--- PROBLEM DETAILS ---
Exclude the images and repeat all remaining entries exactly.

--- EXCERPTED DATA ---

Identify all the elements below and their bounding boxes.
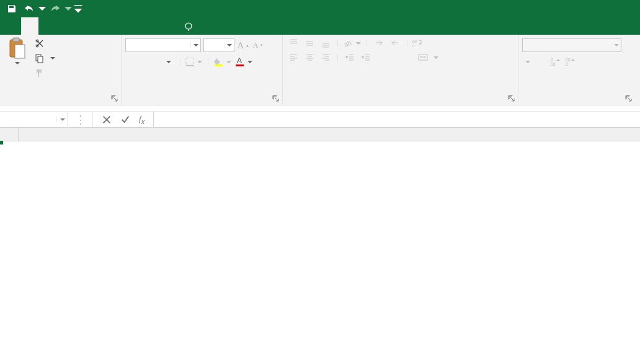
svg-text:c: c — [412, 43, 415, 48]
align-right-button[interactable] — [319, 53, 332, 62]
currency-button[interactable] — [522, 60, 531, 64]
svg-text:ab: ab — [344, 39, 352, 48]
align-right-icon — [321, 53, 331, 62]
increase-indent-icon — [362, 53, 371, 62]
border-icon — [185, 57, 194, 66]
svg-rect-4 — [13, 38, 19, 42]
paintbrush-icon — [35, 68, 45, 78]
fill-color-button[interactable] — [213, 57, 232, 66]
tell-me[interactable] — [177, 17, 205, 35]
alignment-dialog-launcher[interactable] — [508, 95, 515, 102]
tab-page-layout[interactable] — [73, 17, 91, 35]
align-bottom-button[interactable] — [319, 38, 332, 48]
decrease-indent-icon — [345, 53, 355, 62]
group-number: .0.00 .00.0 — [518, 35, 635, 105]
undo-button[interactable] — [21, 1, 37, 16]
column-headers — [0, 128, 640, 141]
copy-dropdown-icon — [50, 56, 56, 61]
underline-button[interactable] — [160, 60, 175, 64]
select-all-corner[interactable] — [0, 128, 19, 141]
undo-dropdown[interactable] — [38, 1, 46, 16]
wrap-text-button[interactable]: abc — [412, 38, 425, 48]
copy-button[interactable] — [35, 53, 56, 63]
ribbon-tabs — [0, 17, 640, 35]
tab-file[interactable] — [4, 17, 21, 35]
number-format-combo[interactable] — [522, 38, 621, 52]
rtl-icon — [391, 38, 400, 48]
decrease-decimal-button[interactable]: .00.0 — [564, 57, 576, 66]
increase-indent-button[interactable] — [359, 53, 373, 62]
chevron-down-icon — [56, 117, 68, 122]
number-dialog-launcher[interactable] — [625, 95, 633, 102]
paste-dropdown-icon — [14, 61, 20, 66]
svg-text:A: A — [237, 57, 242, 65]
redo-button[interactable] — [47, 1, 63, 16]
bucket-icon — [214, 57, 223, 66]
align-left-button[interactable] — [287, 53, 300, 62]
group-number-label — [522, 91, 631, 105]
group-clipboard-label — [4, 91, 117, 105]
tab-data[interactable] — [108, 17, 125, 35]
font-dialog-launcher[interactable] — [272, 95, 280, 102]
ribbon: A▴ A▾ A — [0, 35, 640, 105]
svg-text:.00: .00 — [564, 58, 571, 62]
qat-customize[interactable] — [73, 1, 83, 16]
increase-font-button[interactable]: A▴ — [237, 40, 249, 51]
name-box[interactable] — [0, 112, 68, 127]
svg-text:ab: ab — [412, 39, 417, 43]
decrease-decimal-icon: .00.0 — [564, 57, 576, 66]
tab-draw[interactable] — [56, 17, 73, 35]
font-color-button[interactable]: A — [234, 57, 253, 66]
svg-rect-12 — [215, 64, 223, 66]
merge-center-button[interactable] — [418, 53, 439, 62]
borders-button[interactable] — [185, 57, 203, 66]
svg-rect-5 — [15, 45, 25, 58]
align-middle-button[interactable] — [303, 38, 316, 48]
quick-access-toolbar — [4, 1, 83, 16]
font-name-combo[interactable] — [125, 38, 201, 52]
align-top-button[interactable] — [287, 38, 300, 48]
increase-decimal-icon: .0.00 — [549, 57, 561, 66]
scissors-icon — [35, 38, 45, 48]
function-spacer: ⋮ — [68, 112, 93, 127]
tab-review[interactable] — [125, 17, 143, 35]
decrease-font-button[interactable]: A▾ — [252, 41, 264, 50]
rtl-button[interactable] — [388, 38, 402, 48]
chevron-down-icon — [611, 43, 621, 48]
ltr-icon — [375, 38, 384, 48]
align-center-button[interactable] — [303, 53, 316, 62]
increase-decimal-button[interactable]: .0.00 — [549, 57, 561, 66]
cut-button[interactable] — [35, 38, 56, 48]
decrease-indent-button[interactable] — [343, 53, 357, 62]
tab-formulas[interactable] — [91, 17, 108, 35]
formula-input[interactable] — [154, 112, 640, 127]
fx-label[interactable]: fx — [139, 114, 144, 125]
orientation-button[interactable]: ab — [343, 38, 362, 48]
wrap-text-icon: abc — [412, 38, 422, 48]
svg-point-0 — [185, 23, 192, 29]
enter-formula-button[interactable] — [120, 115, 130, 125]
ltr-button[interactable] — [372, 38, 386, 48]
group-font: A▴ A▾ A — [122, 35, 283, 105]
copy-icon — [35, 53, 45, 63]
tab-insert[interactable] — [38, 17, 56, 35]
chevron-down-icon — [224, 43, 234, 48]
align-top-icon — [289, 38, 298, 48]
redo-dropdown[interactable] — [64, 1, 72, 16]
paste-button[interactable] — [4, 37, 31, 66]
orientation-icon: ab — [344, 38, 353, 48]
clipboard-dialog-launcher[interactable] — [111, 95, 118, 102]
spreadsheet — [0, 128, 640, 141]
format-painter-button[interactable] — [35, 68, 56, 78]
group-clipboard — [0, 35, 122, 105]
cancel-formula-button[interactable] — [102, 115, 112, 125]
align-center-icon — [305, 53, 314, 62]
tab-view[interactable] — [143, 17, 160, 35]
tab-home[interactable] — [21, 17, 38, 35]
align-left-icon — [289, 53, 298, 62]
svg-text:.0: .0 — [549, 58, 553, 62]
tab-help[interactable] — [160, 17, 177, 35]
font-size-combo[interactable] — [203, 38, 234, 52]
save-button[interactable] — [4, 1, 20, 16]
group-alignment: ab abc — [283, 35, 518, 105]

--- EXERCISE RESULT ---
Identify all the elements below and their bounding boxes.
svg-text:c: c — [412, 43, 415, 48]
align-right-button[interactable] — [319, 53, 332, 62]
currency-button[interactable] — [522, 60, 531, 64]
svg-text:ab: ab — [344, 39, 352, 48]
align-right-icon — [321, 53, 331, 62]
increase-indent-icon — [362, 53, 371, 62]
border-icon — [185, 57, 194, 66]
svg-rect-4 — [13, 38, 19, 42]
paintbrush-icon — [35, 68, 45, 78]
fill-color-button[interactable] — [213, 57, 232, 66]
tell-me[interactable] — [177, 17, 205, 35]
alignment-dialog-launcher[interactable] — [508, 95, 515, 102]
tab-page-layout[interactable] — [73, 17, 91, 35]
align-bottom-button[interactable] — [319, 38, 332, 48]
decrease-indent-icon — [345, 53, 355, 62]
group-number: .0.00 .00.0 — [518, 35, 635, 105]
undo-button[interactable] — [21, 1, 37, 16]
column-headers — [0, 128, 640, 141]
copy-dropdown-icon — [50, 56, 56, 61]
underline-button[interactable] — [160, 60, 175, 64]
select-all-corner[interactable] — [0, 128, 19, 141]
undo-dropdown[interactable] — [38, 1, 46, 16]
wrap-text-button[interactable]: abc — [412, 38, 425, 48]
copy-button[interactable] — [35, 53, 56, 63]
ribbon-tabs — [0, 17, 640, 35]
tab-file[interactable] — [4, 17, 21, 35]
number-format-combo[interactable] — [522, 38, 621, 52]
rtl-icon — [391, 38, 400, 48]
decrease-decimal-button[interactable]: .00.0 — [564, 57, 576, 66]
increase-indent-button[interactable] — [359, 53, 373, 62]
chevron-down-icon — [56, 117, 68, 122]
number-dialog-launcher[interactable] — [625, 95, 633, 102]
paste-dropdown-icon — [14, 61, 20, 66]
svg-text:A: A — [237, 57, 242, 65]
redo-button[interactable] — [47, 1, 63, 16]
bucket-icon — [214, 57, 223, 66]
align-left-button[interactable] — [287, 53, 300, 62]
group-number-label — [522, 91, 631, 105]
group-clipboard-label — [4, 91, 117, 105]
tab-data[interactable] — [108, 17, 125, 35]
font-dialog-launcher[interactable] — [272, 95, 280, 102]
ribbon: A▴ A▾ A — [0, 35, 640, 105]
svg-text:.00: .00 — [564, 58, 571, 62]
qat-customize[interactable] — [73, 1, 83, 16]
increase-font-button[interactable]: A▴ — [237, 40, 249, 51]
name-box[interactable] — [0, 112, 68, 127]
svg-text:ab: ab — [412, 39, 417, 43]
decrease-decimal-icon: .00.0 — [564, 57, 576, 66]
tab-draw[interactable] — [56, 17, 73, 35]
font-color-button[interactable]: A — [234, 57, 253, 66]
svg-rect-12 — [215, 64, 223, 66]
merge-center-button[interactable] — [418, 53, 439, 62]
borders-button[interactable] — [185, 57, 203, 66]
svg-rect-5 — [15, 45, 25, 58]
align-middle-button[interactable] — [303, 38, 316, 48]
quick-access-toolbar — [4, 1, 83, 16]
font-name-combo[interactable] — [125, 38, 201, 52]
align-top-button[interactable] — [287, 38, 300, 48]
increase-decimal-icon: .0.00 — [549, 57, 561, 66]
scissors-icon — [35, 38, 45, 48]
function-spacer: ⋮ — [68, 112, 93, 127]
tab-review[interactable] — [125, 17, 143, 35]
decrease-font-button[interactable]: A▾ — [252, 41, 264, 50]
rtl-button[interactable] — [388, 38, 402, 48]
chevron-down-icon — [611, 43, 621, 48]
ltr-icon — [375, 38, 384, 48]
align-center-button[interactable] — [303, 53, 316, 62]
increase-decimal-button[interactable]: .0.00 — [549, 57, 561, 66]
cut-button[interactable] — [35, 38, 56, 48]
decrease-indent-button[interactable] — [343, 53, 357, 62]
tab-formulas[interactable] — [91, 17, 108, 35]
formula-input[interactable] — [154, 112, 640, 127]
fx-label[interactable]: fx — [139, 114, 144, 125]
orientation-button[interactable]: ab — [343, 38, 362, 48]
wrap-text-icon: abc — [412, 38, 422, 48]
svg-point-0 — [185, 23, 192, 29]
enter-formula-button[interactable] — [120, 115, 130, 125]
ltr-button[interactable] — [372, 38, 386, 48]
group-font: A▴ A▾ A — [122, 35, 283, 105]
copy-icon — [35, 53, 45, 63]
tab-insert[interactable] — [38, 17, 56, 35]
chevron-down-icon — [224, 43, 234, 48]
align-top-icon — [289, 38, 298, 48]
redo-dropdown[interactable] — [64, 1, 72, 16]
paste-button[interactable] — [4, 37, 31, 66]
orientation-icon: ab — [344, 38, 353, 48]
clipboard-dialog-launcher[interactable] — [111, 95, 118, 102]
spreadsheet — [0, 128, 640, 141]
format-painter-button[interactable] — [35, 68, 56, 78]
group-clipboard — [0, 35, 122, 105]
cancel-formula-button[interactable] — [102, 115, 112, 125]
align-center-icon — [305, 53, 314, 62]
tab-view[interactable] — [143, 17, 160, 35]
tab-home[interactable] — [21, 17, 38, 35]
align-left-icon — [289, 53, 298, 62]
svg-text:.0: .0 — [549, 58, 553, 62]
tab-help[interactable] — [160, 17, 177, 35]
font-size-combo[interactable] — [203, 38, 234, 52]
save-button[interactable] — [4, 1, 20, 16]
group-alignment: ab abc — [283, 35, 518, 105]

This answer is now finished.